Write an application that will extract files from the public AWS S3 bucket, transform them, and load results to the database. The bucket contains JSON files, representing data. Parse JSON and write corresponding content to the database. A list of all possible files in the bucket is available in files_list.data
file.
S3 bucket specification
URL | https://data-engineering-interns.macpaw.io |
Bucket name | data-engineering-interns.macpaw.io |
Files list object key | files_list.data |
New files will appear in the bucket periodically, and old ones could be deleted.
Keep in mind that you have to process only those files you haven't processed yet.
A list of all files (files_list.data
) will be updated automatically when a new file arrives.

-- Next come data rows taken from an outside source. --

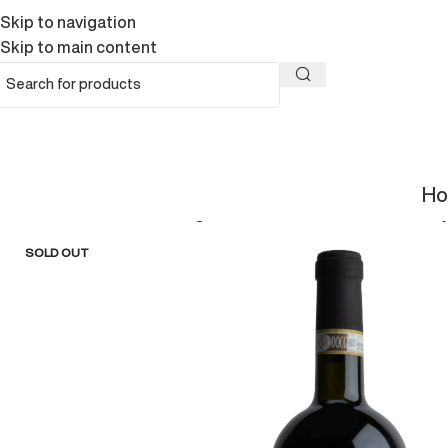
Skip to navigation
Skip to main content
H
Home
/
Wines
/
Ciresa Magnum 3 ltBarbera d’Asti DOCG Su
SOLD OUT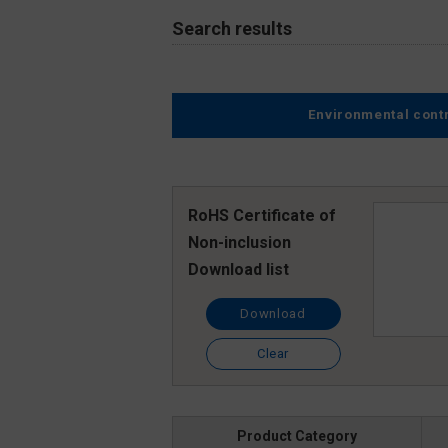
Search results
Environmental cont
RoHS Certificate of
Non-inclusion
Download list
Download
Clear
Product Category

This file is just a newline delimited text file, having one file name on each row.
JSON files are in the following format:
[
{
"type": "song",
"data": {
"artist_name": "Massive Attack",
"title": "Karmacoma",
"year": 1994,
"release": "Protection"
}
},
{
"type": "movie",
"data": {
"original_title:": "Toy Story",
"original_language": "en",
"budget": 30000000,
"is_adult": false,
"release_date": "1995-10-30"
}
},
...
{
"type": "app",
"data": {
"name": "Geometry Dash",
"genre": "Games",
"version": "2.10",
"rating": 5.0,
"size_bytes": 83931136
}
}
]
Each JSON file will contain a list (any length) of objects with a specific type. Note that there might be other types of data in JSON, but only song
, movie
and app
are needed for you.
Your app should read the JSON, process it according to type
, and write data to the database of your choice.
Save data to the following tables according to data type
:
column name | column type |
---|---|
artist_name | varchar |
title | varchar |
year | integer |
release | varchar |
ingestion_time | datetime |
Fill ingestion_time
with a datetime indicating when this record was processed.
column name | column type |
---|---|
original_title | varchar |
original_language | varhcar |
budget | integer |
is_adult | boolean |
release_date | date |
original_title_normalized | varcahar |
Fill original_title_normalized
with value of original_title
where any non-letter and non-number characters are removed and spaces replaced with underscore _ (e.g. Star Wars: The Force Awakens -> star_wars_the_force_awakens).
column name | column type |
---|---|
name | varchar |
genre | varchar |
rating | float |
version | varchar |
size_bytes | integer |
is_awesome | boolean |
Fill is_awesome
with a boolean value indicating if an app is awesome or not (feel free to choose any criteria indicating if an app is awesome).
Doing this task, feel free to use any RDBMS, programming language (Python is preferred), shared libraries, and frameworks. Pay attention to code flexibility, architecture, and code cleanliness. Wrap your solution into a container environment.
Please, provide us a URL to your repository with the task solution into the registration form as a result of this test task.